In the following sections, we will introduce the descriptors and function usage in this order.
Note: Users need to evaluate the underlying details of the descriptors provided intelligently, instead of using protr with their data blindly, especially for the descriptor types that have more flexibility. It would be wise for the users to use some negative and positive control comparisons where relevant to help guide the interpretation of the results.
A protein or peptide sequence with N amino acid residues can be generally represented as { R1, R2, …, Rn }, where Ri represents the residue at the i-th position in the sequence.

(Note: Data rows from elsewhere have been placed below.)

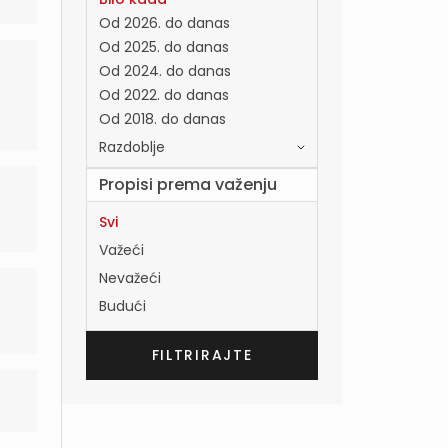
Od 2026. do danas
Od 2025. do danas
Od 2024. do danas
Od 2022. do danas
Od 2018. do danas
Razdoblje
Propisi prema važenju
Svi
Važeći
Nevažeći
Budući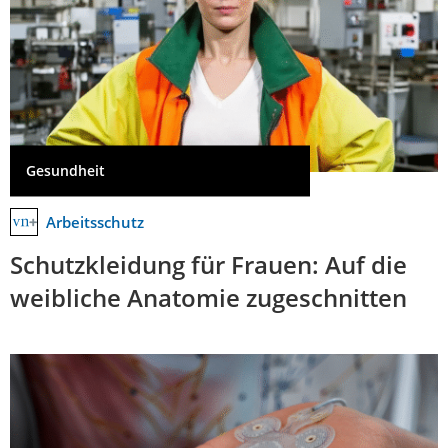
Gesundheit
Arbeitsschutz
Schutzkleidung für Frauen: Auf die
weibliche Anatomie zugeschnitten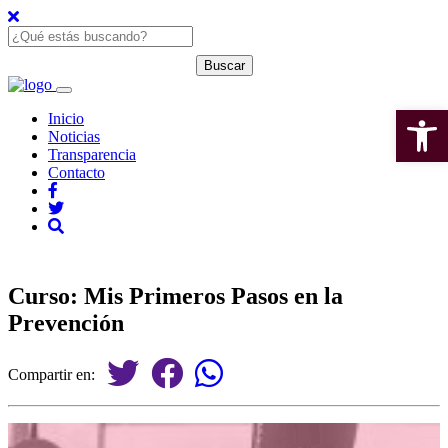
Open 
Inicio
Noticias
Transparencia
Contacto
Curso: Mis Primeros Pasos en la
Prevención
Compartir en: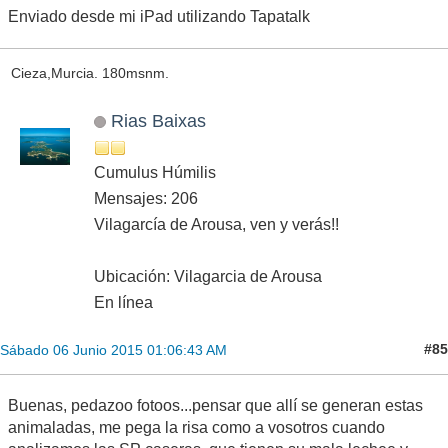
Enviado desde mi iPad utilizando Tapatalk
Cieza,Murcia. 180msnm.
Rias Baixas
Cumulus Húmilis
Mensajes: 206
Vilagarcía de Arousa, ven y verás!!
Ubicación: Vilagarcia de Arousa
En línea
#85
Sábado 06 Junio 2015 01:06:43 AM
Buenas, pedazoo fotoos...pensar que allí se generan estas
animaladas, me pega la risa como a vosotros cuando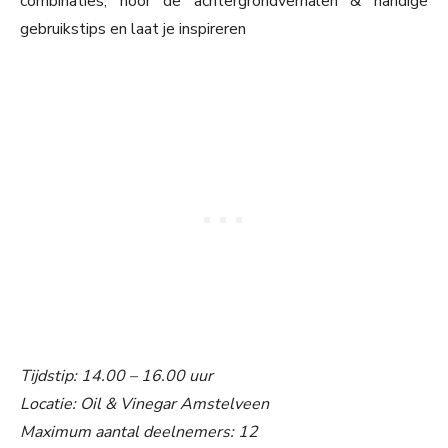
combinaties, hoor de achtergrondverhalen & handige
gebruikstips en laat je inspireren
Tijdstip: 14.00 – 16.00 uur
Locatie: Oil & Vinegar Amstelveen
Maximum aantal deelnemers: 12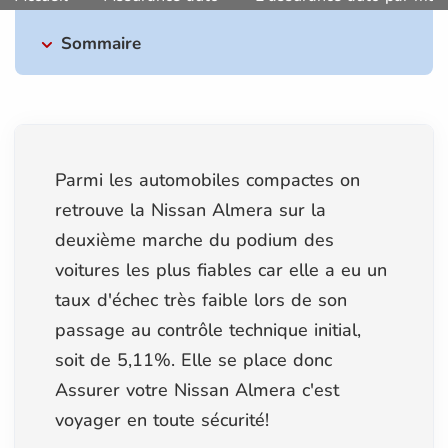
Sommaire
Parmi les automobiles compactes on
retrouve la Nissan Almera sur la
deuxième marche du podium des
voitures les plus fiables car elle a eu un
taux d'échec très faible lors de son
passage au contrôle technique initial,
soit de 5,11%. Elle se place donc
Assurer votre Nissan Almera c'est
voyager en toute sécurité!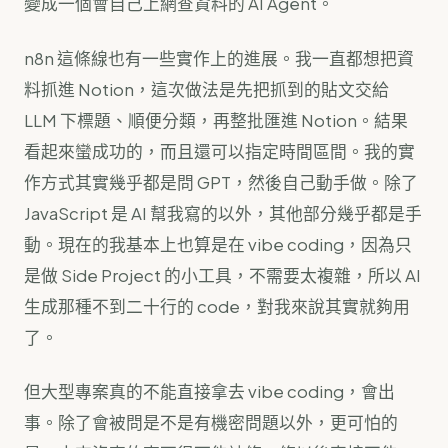
變成一個會自己上網查資料的 AI Agent。
n8n 這條線也有一些實作上的進展。我一直都想把資
料抓進 Notion，這次做法是先把抓到的貼文交給
LLM 下標題、順便分類，再整批匯進 Notion。結果
看起來蠻成功的，而且還可以指定時間區間。我的實
作方式其實幾乎都是問 GPT，然後自己動手做。除了
JavaScript 是 AI 幫我寫的以外，其他部分幾乎都是手
動。現在的我基本上也算是在 vibe coding，因為只
是做 Side Project 的小工具，不需要太複雜，所以 AI
生成那種不到二十行的 code，對我來說其實就夠用
了。
但大型專案真的不能直接拿去 vibe coding，會出
事。除了會被問是不是有機密問題以外，更可怕的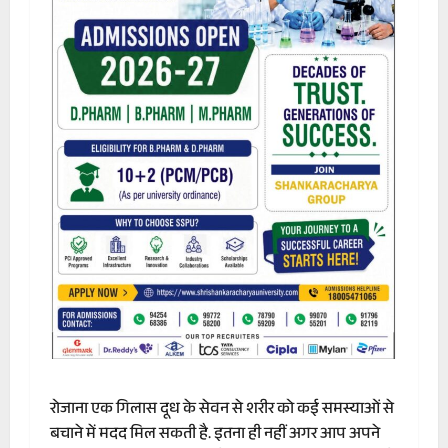
रोजाना एक गिलास दूध के सेवन से शरीर को कई समस्याओं से
बचाने में मदद मिल सकती है. इतना ही नहीं अगर आप अपने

The labels i and j are used to index amino acid position in a sequence, and r, s, t are used to represent the amino acid type. The computed descriptors are roughly categorized into 4 groups according to their major applications.
A protein sequence can be partitioned equally into segments. The descriptors designed for the complete sequence can often be applied to each individual segment.
The amino acid composition describes the fraction of each amino acid type within a protein sequence. The fractions of all 20 natural amino acids are calculated as follows:
$$ f(r) = \frac{N_r}{N} \quad r = 1, 2, \ldots, 20. $$
where Nr is the number of the amino acid type r and N is the length of the sequence.
As was described above, we can use the function
extractAAC()
to extract the descriptors (features) from
protein sequences:
library("protr")
x <- readFASTA(system.file(
"protseq/P00750.fasta",
package = "protr"
))[[1]]
extractAAC(x)
#> A R N D C E Q
#> 0.06405694 0.07117438 0.03914591 0.05160142 0.06761566 0.04804270 0.04804270
#> G H I L K M F
#> 0.08185053 0.03024911 0.03558719 0.07651246 0.03914591 0.01245552 0.03202847
#> P S T W Y V
#> 0.05338078 0.08896797 0.04448399 0.02313167 0.04270463 0.04982206
Here, using the function readFASTA()
, we loaded a single
protein sequence (P00750, Tissue-type plasminogen activator) from a
FASTA format file. Then, we extracted the AAC descriptors with
extractAAC()
. The result returned is a named vector whose
elements are tagged with the name of each amino acid.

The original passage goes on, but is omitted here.